YOUR GOAL. Return every line of the records, exact and in full, until you have returned the line with "La photo de CV pour bien vous", and include none of the pictures.

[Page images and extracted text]
——
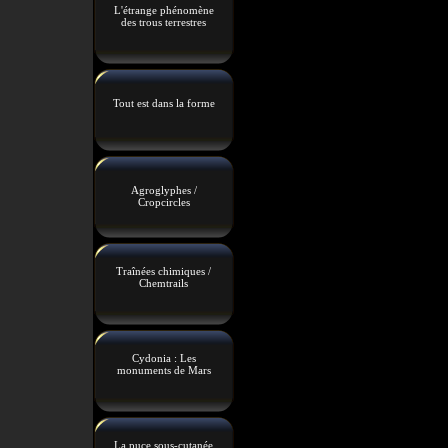
L'étrange phénomène
des trous terrestres
Tout est dans la forme
Agroglyphes /
Cropcircles
Traînées chimiques /
Chemtrails
Cydonia : Les
monuments de Mars
La puce sous-cutanée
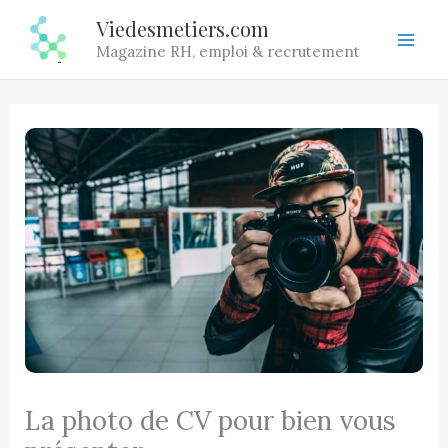
Aller
Viedesmetiers.com
au
Magazine RH, emploi & recrutement
contenu
La photo de CV pour bien vous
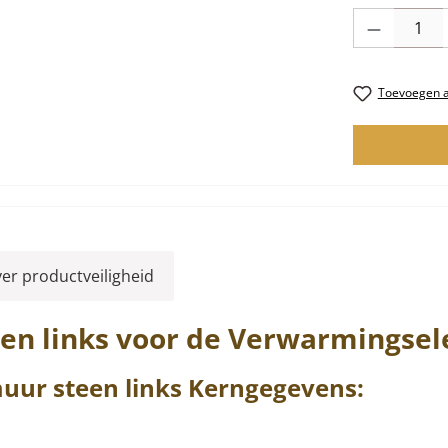
Producthoevee
Toevoegen aa
ver productveiligheid
een
links
voor de Verwarmingse
muur steen
links
Kerngegevens:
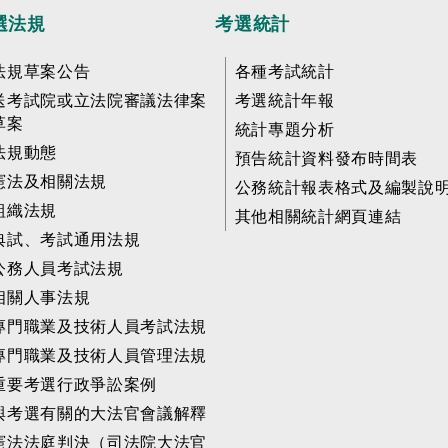
選法規
考選統計
法規草案公告
各種考試統計
送考試院或立法院審議法律案
考選統計年報
草案
統計專題分析
法規動態
預告統計資料發布時間表
憲法及相關法規
公務統計報表格式及編製說
組織法規
其他相關統計網頁連結
典試、考試通用法規
公務人員考試法規
相關人事法規
專門職業及技術人員考試法規
專門職業及技術人員管理法規
重要考選行政爭訟案例
與考選有關的大法官會議解釋
憲法法庭判決（司法院大法官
——
ANSWER SPACE.
L'étrange phénomène
des trous terrestres
Tout est dans la forme
Agroglyphes /
Cropcircles
Traînées chimiques /
Chemtrails
Cydonia : Les
monuments de Mars
La puce sous-cutanée
Aller
Viedesmetiers.com
au
Magazine RH, emploi & recrutement
contenu
La photo de CV pour bien vous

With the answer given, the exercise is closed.